By definition $$\lim_{n\to\infty}\left(1+\frac{1}{n}\right)^n = e.$$
But what about a similar limit where $n$ tends to negative infinity, i.e, $$\lim_{n\to -\infty}\left(1+\frac{1}{n}\right)^n?$$
Why does that equal to $e$ too?

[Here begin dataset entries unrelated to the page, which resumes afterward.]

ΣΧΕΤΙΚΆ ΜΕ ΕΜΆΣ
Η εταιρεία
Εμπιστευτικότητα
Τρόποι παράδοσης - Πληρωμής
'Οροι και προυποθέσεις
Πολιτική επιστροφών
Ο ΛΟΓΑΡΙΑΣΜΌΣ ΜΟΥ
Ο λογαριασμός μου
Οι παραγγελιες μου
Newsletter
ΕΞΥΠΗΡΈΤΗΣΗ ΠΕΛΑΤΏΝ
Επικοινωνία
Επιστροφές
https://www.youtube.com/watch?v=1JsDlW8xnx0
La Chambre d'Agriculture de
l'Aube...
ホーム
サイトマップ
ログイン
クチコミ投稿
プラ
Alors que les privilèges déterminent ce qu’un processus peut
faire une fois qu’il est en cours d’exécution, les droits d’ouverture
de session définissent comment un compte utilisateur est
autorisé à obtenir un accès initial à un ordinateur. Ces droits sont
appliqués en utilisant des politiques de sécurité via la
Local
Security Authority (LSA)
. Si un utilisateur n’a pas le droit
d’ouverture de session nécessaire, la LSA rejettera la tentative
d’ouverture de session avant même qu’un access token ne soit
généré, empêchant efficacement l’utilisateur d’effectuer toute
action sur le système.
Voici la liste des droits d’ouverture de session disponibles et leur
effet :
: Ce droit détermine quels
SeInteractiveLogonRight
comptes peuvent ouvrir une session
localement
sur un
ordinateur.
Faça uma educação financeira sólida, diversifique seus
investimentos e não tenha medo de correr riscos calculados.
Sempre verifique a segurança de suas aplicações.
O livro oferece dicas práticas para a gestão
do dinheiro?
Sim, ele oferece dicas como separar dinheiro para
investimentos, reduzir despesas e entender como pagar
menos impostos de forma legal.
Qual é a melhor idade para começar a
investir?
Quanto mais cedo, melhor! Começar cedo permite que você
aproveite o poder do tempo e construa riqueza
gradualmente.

Could someone give a simple proof?
On
$$\lim_{n\to -\infty}\left(1+\frac{1}{n}\right)^n = \lim_{n\to \infty}\left(1-\frac{1}{n}\right)^{-n}= \lim_{n\to \infty}\frac{1}{\left(1-\frac{1}{n}\right)^{n}}= \frac{1}{e^{-1}}=e$$
On
The following argument is based solely on the standard limit $\lim_{n\to\infty}\left(1+{1\over n}\right)^n=e$.

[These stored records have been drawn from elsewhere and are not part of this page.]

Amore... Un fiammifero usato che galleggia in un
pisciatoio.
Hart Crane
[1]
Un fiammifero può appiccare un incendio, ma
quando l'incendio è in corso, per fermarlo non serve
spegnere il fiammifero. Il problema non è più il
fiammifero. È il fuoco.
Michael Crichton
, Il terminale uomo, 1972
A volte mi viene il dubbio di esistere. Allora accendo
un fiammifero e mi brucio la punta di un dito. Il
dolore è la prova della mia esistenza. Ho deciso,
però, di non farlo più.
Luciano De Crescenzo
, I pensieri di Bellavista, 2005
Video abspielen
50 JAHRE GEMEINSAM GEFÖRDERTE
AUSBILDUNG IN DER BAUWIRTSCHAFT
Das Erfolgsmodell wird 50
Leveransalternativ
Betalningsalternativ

For $|x|<1$ Bernoulli's inequality guarantees $(1+x)^n\geq1+nx$. Therefore $$1-{1\over n}\leq \left(1-{1\over n^2}\right)^n\leq1\qquad(n\geq2)\ ,$$ and it follows that $\lim_{n\to\infty}\left(1-{1\over n^2}\right)^n=1$. From this we conclude that $$\left(1-{1\over n}\right)^n={\left(1-{1\over n^2}\right)^n\over \left(1+{1\over n}\right)^n}\to{1\over e}\qquad(n\to\infty)\ .$$
$$\lim_{n\to\pm \infty}\left(1+\frac{1}{n} \right)^n = \lim_{n\to \pm \infty}\exp (n\log(1+\frac 1 n))=\lim_{x\to 0}\exp(\dfrac{\log(1+x)}{x})=\exp(1)=e $$
Where we make the substitution $x=\frac 1 n$. The limit with the logarithm exists, so we get the answer.